The committee observed that the proposal by De La Rue could have been because the Ruaraka factory was unable to manufacture the new generation banknotes.

"This underlines the need to ensure that the issue of upgrading the factory is comprehensively addressed before the joint venture is finalised," suggested the committee.

Added the committee: "This is to avoid binding the bank to a 10-year-agreement during which time it will not benefit in the ever changing banknote production technology in view of the continuing ingenuity of the counterfeiters."

The bank was to make a down payment of 30 per cent of the sales value of each year’s order. This was to be paid in Sterling Pounds.

Mwatela was of the opinion that there be a provision of a performance bond by De La Rue at the rate of 10 per cent and the down payment be upon receipt of a bankers guarantee.

On liability, De La Rue would not be liable for any loss of profits, business, data or any other indirect, incidental or special damages incurred by the bank or third party.

Mwatela maintained that De La Rue should be liable at all times arising from negligence or breach of contract on its part, servants or agents.

To make matters worse, the agreement did not make any provisions for liability if the banknotes, dyes, plates and other origination materials are lost or damaged while in the custody of De La Rue.

The company would not be liable if the banknotes did not conform to the agreed specifications.

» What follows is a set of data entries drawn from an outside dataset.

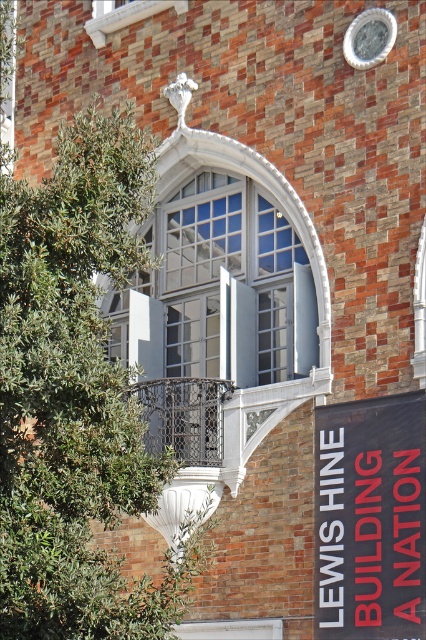 You are standing in front of the building and notice the black fabric banner at lower right and the silver metallic clock at upper center. Which object is nearer to you?

The black fabric banner at lower right is closer to the viewer than the silver metallic clock at upper center.

You are standing in front of the building and notice the black fabric banner at lower right and the silver metallic clock at upper center. Which object is positioned higher on the building?

The silver metallic clock at upper center is positioned higher on the building than the black fabric banner at lower right.

You are an architect examining the building facade. You notice the green leafy tree at left and the black fabric banner at lower right. Which object has a greater width?

The green leafy tree at left has a greater width than the black fabric banner at lower right.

"In our further opinion, there should be provision for the liability of De La Rue if forged banknotes enter circulation as a result of unlawful use of the origination materials in the custody of De La Rue by unauthorised persons," recommended the committee.

On Friday, Mwatela wrote to the Head of Civil Service Francis Muthaura raising the matter of her appointment by President Kibaki in 2003 to her current position by a gazette notice that stipulated her contract was for five years.

Mwatela said her transfer could be linked to her role in stopping the contract that she maintains was irregular and inflated and could see the country lose some Sh2 billion.